Pluck the low E string on a guitar. Now press it at the 12th fret and pluck again. You'll hear what feels like the 'same' note, but higher. That sameness isn't an illusion — the second note vibrates exactly twice as fast as the first. A 2:1 frequency ratio is what an octave is, and every culture on Earth, independently, has recognized it as a basic musical fact.

The octave is the boundary that organizes everything else in music. Whatever notes we pick inside one octave, the pattern repeats in every other octave above and below. So the only real design question is: how do we divide the space between a note and its octave?

Stacking perfect fifths — the Pythagorean discovery

About 2,500 years ago, Pythagoras and his followers noticed that two notes whose string lengths are in a 3:2 ratio sound almost as consonant as the octave. That ratio is what we now call a perfect fifth (the distance from C to G).

If you start on a note and stack perfect fifths — C → G → D → A → E → B → F♯ → C♯ → G♯ → D♯ → A♯ → E♯ — after twelve stacks you arrive back at a note that is almost (but not quite) C, several octaves higher. Twelve fifths is the smallest number that lands you remarkably close to home. Eleven misses badly. Thirteen overshoots. Twelve is where the math is least painful.

Equal temperament — the modern compromise

By the 1700s, instrument makers settled on equal temperament: divide the octave into 12 perfectly equal steps (semitones). Each semitone multiplies frequency by the 12th root of 2 (≈ 1.0595). Stack twelve of those and you land exactly on the octave (2.0×) — no comma, no error.

The cost: no interval except the octave is acoustically pure anymore. A guitar fifth is about 2 cents flat of pure; a major third is about 14 cents sharp. The trade-off is huge: you can now play in any key on the same instrument without retuning. That's why a guitar can play a song in C and the next song in F♯ without you touching the tuning pegs.

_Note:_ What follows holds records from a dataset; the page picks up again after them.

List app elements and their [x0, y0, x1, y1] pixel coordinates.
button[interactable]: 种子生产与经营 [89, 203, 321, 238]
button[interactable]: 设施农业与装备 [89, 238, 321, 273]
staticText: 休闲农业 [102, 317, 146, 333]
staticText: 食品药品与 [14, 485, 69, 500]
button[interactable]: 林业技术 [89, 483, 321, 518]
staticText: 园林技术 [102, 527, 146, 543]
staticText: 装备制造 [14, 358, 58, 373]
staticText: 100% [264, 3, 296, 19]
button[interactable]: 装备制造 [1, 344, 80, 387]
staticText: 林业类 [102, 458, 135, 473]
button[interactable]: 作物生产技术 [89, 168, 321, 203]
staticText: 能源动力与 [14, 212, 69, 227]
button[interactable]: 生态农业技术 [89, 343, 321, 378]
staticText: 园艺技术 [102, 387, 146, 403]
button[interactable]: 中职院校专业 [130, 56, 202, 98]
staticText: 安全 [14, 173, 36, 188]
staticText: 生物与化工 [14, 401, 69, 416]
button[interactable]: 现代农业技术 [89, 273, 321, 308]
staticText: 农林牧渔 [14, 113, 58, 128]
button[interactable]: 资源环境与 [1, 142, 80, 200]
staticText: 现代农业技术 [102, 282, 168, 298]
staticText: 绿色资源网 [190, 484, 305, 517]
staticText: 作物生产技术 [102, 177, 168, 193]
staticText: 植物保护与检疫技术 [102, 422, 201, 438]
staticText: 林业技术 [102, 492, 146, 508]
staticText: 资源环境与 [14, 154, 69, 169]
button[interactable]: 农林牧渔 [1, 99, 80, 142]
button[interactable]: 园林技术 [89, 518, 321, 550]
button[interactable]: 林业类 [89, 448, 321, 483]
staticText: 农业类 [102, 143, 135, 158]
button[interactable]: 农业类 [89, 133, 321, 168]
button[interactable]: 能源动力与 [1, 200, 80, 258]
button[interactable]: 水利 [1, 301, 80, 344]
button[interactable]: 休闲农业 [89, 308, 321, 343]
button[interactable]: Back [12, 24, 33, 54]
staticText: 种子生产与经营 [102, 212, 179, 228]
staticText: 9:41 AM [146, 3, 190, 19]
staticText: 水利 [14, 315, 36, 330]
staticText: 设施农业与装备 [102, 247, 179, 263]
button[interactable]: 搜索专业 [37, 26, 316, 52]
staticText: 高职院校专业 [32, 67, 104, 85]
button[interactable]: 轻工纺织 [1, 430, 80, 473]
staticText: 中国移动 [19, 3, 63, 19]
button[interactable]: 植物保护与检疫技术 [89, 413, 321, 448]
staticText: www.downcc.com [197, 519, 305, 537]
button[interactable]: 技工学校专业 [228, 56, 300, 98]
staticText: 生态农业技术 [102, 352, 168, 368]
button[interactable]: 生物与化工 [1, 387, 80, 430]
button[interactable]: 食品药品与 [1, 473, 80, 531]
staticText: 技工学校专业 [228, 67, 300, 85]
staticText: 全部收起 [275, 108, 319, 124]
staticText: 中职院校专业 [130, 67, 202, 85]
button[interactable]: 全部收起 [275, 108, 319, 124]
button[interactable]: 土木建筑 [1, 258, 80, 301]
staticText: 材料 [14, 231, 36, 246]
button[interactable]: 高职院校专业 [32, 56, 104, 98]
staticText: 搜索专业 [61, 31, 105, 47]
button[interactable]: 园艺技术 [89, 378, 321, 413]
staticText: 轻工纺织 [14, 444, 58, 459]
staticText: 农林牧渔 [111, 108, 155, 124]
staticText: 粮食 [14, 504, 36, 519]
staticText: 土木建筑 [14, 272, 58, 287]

Why the keyboard has black and white keys

The seven-note (diatonic) major scale predates the 12-note chromatic system by centuries. Greek modes, medieval church music, and folk traditions all built melodies from seven notes per octave. When chromatic notes were added later for color and modulation, the original seven kept their letter names (A B C D E F G) and the newcomers were named with sharps and flats relative to them.

On the piano, the seven 'old' notes became the white keys, the five 'new' ones the black keys. Between B–C and E–F there's no black key because those pairs are already only a half-step apart — no room for a chromatic note in between. That's not a quirk; it's the historical record fossilized into wood and ebony.

How this maps to the guitar

Each fret on a guitar is exactly one semitone. Walk up any string fret by fret and you're walking the full 12-note chromatic scale. After 12 frets you're back to the open-string note one octave higher — the same 2:1 ratio Pythagoras heard.

Look at the low E string: open is E, fret 1 is F (half-step, no F♭ between E and F), fret 2 is F♯, fret 3 is G, fret 4 is G♯, fret 5 is A, and so on. The 'no sharp between B–C and E–F' rule shows up as two places per octave where two letter notes are only one fret apart instead of two.

Practice this week

• Say the chromatic notes out loud while walking up the low E string fret by fret. Do it three times. By day three you'll know every fret on the lowest string.
• Then do the same on the A string. Once those two are solid, you can find any note anywhere on the neck using octave shapes.
• Tune your guitar by ear: play the 5th fret of the low E (an A) and match it to the open A string. You're hearing two notes a perfect fourth apart — one of the simple ratios Pythagoras started with.